> [Material supplied]

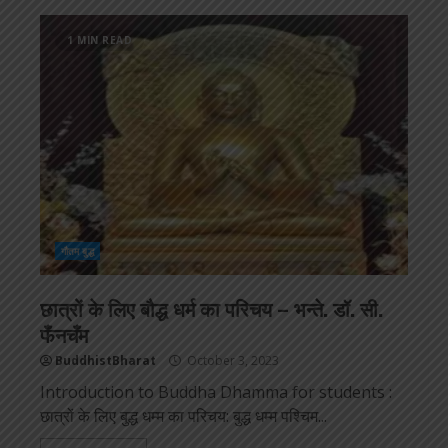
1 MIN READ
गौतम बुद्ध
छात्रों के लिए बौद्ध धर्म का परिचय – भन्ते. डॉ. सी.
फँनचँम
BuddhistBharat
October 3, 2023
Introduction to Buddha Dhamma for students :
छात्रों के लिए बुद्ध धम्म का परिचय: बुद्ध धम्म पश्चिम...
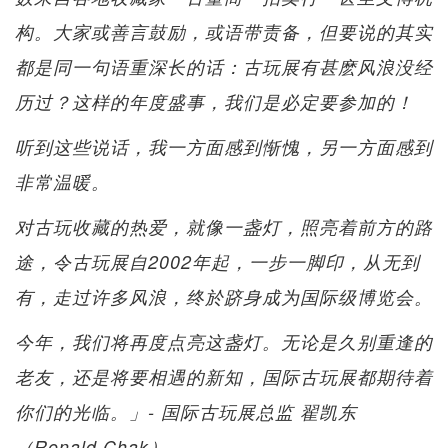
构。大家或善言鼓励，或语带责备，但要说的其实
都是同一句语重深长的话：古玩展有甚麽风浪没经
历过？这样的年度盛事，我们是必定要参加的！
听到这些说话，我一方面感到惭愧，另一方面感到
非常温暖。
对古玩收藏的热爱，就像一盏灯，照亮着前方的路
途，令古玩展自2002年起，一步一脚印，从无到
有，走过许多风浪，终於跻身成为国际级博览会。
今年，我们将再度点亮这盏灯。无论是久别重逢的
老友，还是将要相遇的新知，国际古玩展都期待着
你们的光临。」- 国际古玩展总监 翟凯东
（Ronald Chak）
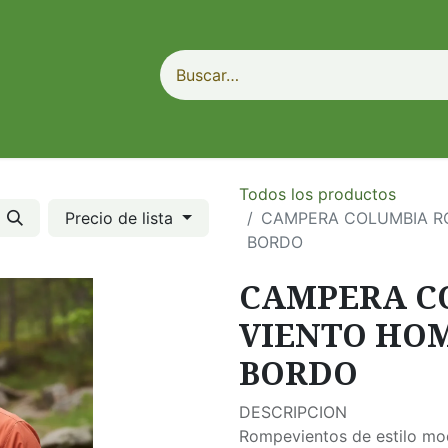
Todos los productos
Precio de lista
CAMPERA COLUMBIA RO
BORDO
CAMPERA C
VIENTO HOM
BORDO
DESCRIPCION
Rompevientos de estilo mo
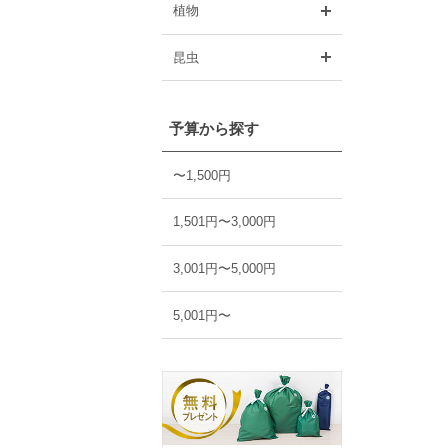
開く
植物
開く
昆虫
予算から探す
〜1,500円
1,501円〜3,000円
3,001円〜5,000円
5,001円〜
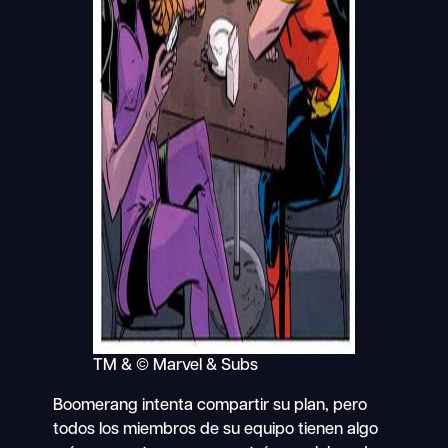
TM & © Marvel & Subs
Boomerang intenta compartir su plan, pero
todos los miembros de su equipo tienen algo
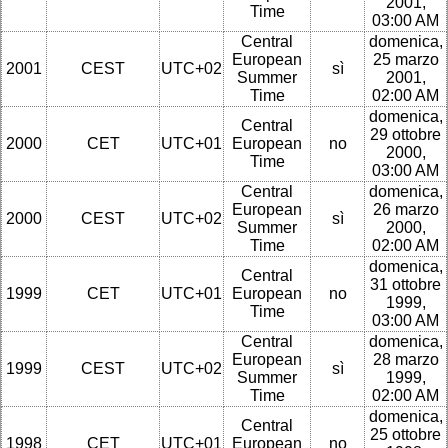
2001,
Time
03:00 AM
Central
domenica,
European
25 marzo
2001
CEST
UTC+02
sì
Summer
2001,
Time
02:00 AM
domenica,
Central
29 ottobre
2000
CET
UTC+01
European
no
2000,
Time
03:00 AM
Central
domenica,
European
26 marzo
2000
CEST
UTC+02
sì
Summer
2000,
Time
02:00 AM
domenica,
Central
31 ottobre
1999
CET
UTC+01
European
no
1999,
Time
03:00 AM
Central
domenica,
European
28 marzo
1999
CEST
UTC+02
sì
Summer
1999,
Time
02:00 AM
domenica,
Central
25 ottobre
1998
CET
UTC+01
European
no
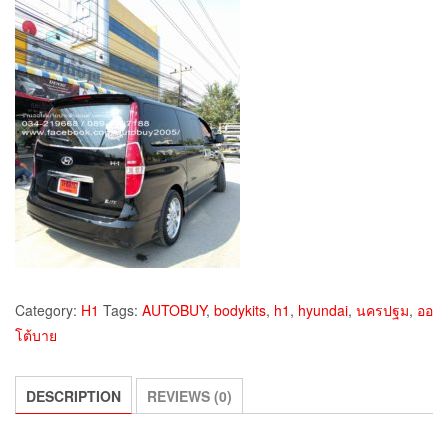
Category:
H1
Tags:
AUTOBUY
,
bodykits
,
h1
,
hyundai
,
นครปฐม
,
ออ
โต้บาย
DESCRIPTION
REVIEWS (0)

---

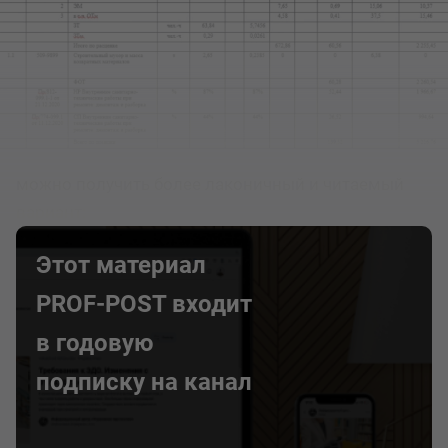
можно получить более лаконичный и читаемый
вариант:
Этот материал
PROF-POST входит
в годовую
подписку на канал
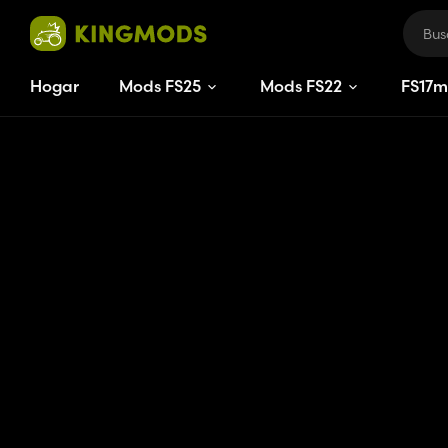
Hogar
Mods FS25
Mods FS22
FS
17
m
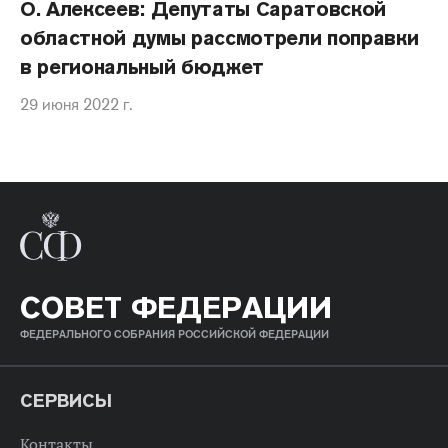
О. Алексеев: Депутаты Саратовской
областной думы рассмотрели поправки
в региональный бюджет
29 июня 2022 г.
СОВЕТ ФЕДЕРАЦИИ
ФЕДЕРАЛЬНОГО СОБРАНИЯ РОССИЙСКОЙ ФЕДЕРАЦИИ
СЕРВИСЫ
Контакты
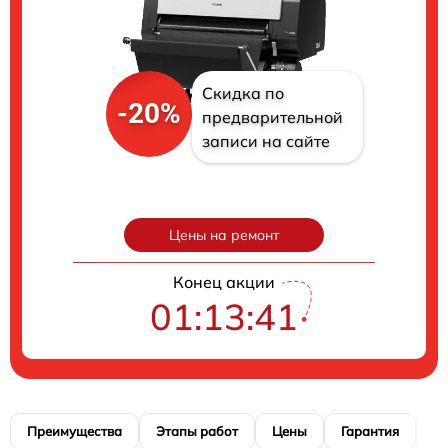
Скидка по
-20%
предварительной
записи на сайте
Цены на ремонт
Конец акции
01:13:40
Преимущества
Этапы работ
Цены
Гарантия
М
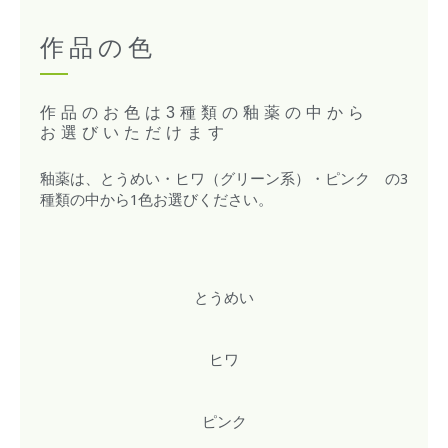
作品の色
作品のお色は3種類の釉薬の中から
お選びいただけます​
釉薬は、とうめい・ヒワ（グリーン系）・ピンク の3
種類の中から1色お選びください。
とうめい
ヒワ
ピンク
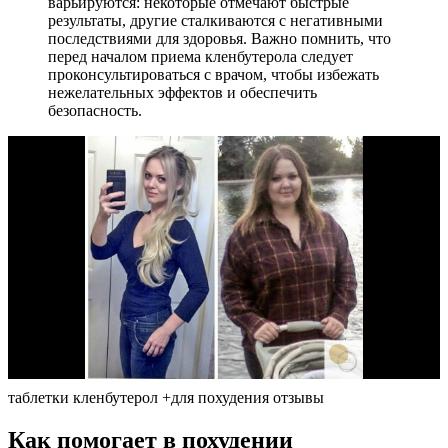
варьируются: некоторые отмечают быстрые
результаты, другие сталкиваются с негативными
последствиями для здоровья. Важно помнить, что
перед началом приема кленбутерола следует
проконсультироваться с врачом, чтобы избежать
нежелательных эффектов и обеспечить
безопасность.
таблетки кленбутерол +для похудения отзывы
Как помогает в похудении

> [Task goal] Restate word for word the lines of the data above that begin at the line with "Этапы работ" and end at the line with "проконсультироваться с врачом, чтобы избежать", keeping both ends and dropping every picture.

> [Task answer]
Этапы работ
Цены
Гарантия
М
作品の色
作品のお色は3種類の釉薬の中から
お選びいただけます​
釉薬は、とうめい・ヒワ（グリーン系）・ピンク の3
種類の中から1色お選びください。
とうめい
ヒワ
ピンク
варьируются: некоторые отмечают быстрые
результаты, другие сталкиваются с негативными
последствиями для здоровья. Важно помнить, что
перед началом приема кленбутерола следует
проконсультироваться с врачом, чтобы избежать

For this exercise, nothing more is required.